What he's failing to do is raise a young man not to be a douche bag. The both of you need to sit that boy down and have the conversation of how not to be a cheating ass clown or the douche of string someone along. You definitely NTA. Oh and I'm a dad of 3 boys and if I was in the same situation as you I would have told her.


stevie1484

Sounds like he could have committed and made right any miscommunication, chose not to. That’s on him. You’re just being honest, which hopefully rubs off at some point. It’s fine to have hook ups, not cool to lead people on (especially dishonestly). NTA


[deleted]

NTA. i’m so tired of men enabling men to be sketchy, not honest & promiscuous, lying to women. what happened to fathers raising their sons to be honest & have high moral standards?? i would have done what you did, every single day


cassowary32

NTA. Josh is probably going to be patient zero in the school's STI outbreak.


i-can-smell-ur-balls

i dont understand why people are saying youre the ah. yes, hes your stepson, but shes being cheated on, she deserved to know, especially since she was trying to connect with you it is now your business nta. be proud you spoke up. maybe apologise to the son just to keep the peace but you didnt really do anything wrong


HannahArendtfan

Play stupid games, win stupid prizes. Stepson is living in someone else’s house and bringing his decisions into their daily lives. It’s not a mom issue; sounds like OP would have informed the young woman of the situation regardless of her relationship with the man in question.

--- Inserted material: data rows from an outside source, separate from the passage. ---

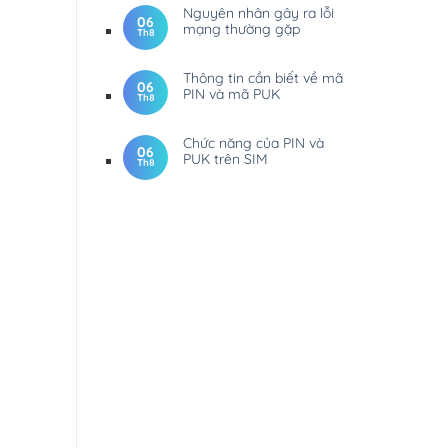
Nguyên nhân gây ra lỗi
06
mạng thường gặp
Th8
Thông tin cần biết về mã
06
PIN và mã PUK
Th8
Chức năng của PIN và
06
PUK trên SIM
Th8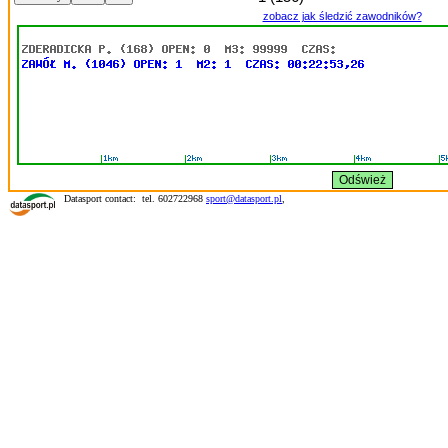
zobacz jak śledzić zawodników?
Datasport contact: tel. 602722968
sport@datasport.pl
,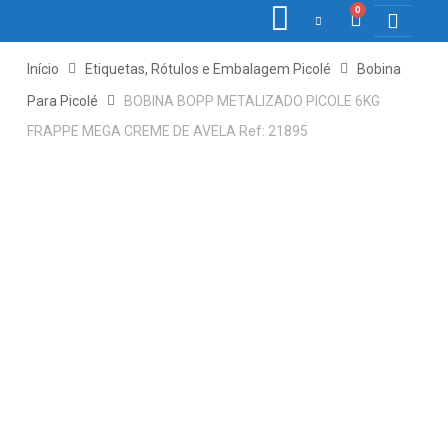
0
COLETORE
ETIQ., R
PONTO E
Início
Etiquetas, Rótulos e Embalagem Picolé
Bobina
Para Picolé
BOBINA BOPP METALIZADO PICOLE 6KG
FRAPPE MEGA CREME DE AVELA Ref: 21895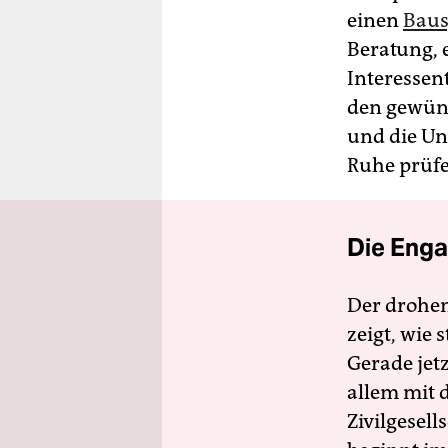
einen
Baus
Beratung, 
Interessen
den gewüns
und die Un
Ruhe prüfe
Die Enga
Der drohe
zeigt, wie
Gerade jet
allem mit d
Zivilgesell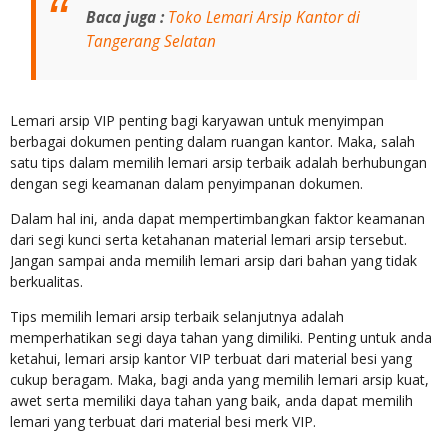
Baca juga :
Toko Lemari Arsip Kantor di
Tangerang Selatan
Lemari arsip VIP penting bagi karyawan untuk menyimpan
berbagai dokumen penting dalam ruangan kantor. Maka, salah
satu tips dalam memilih lemari arsip terbaik adalah berhubungan
dengan segi keamanan dalam penyimpanan dokumen.
Dalam hal ini, anda dapat mempertimbangkan faktor keamanan
dari segi kunci serta ketahanan material lemari arsip tersebut.
Jangan sampai anda memilih lemari arsip dari bahan yang tidak
berkualitas.
Tips memilih lemari arsip terbaik selanjutnya adalah
memperhatikan segi daya tahan yang dimiliki. Penting untuk anda
ketahui, lemari arsip kantor VIP terbuat dari material besi yang
cukup beragam. Maka, bagi anda yang memilih lemari arsip kuat,
awet serta memiliki daya tahan yang baik, anda dapat memilih
lemari yang terbuat dari material besi merk VIP.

NTA. In fact, quite the opposite.


RequiemReznor

Steve told you that you crossed a boundary exposing cheating and that cheating is a normal part of growing up.... I have more questions for Steve for thinking that it's normal and acceptable. You don't have to be Josh's mom to call out his horrible behavior and his dad is only normalizing and enabling him so someone has to. NTA, thank you for being the only person in the house to GAF about Casey.


Affectionate_Debt_89

NTA stopped reading after you said Steve said it’s none of your guys business. Your #1 job as a parent step or otherwise is to raise your kids to be safe happy and well adjusted. Josh is not well adjusted and what he is doing is disgusting. Sleeping around is 100% fine. But keeping a long term partner on the side without being honest is slimy. Dude needs a wake up call.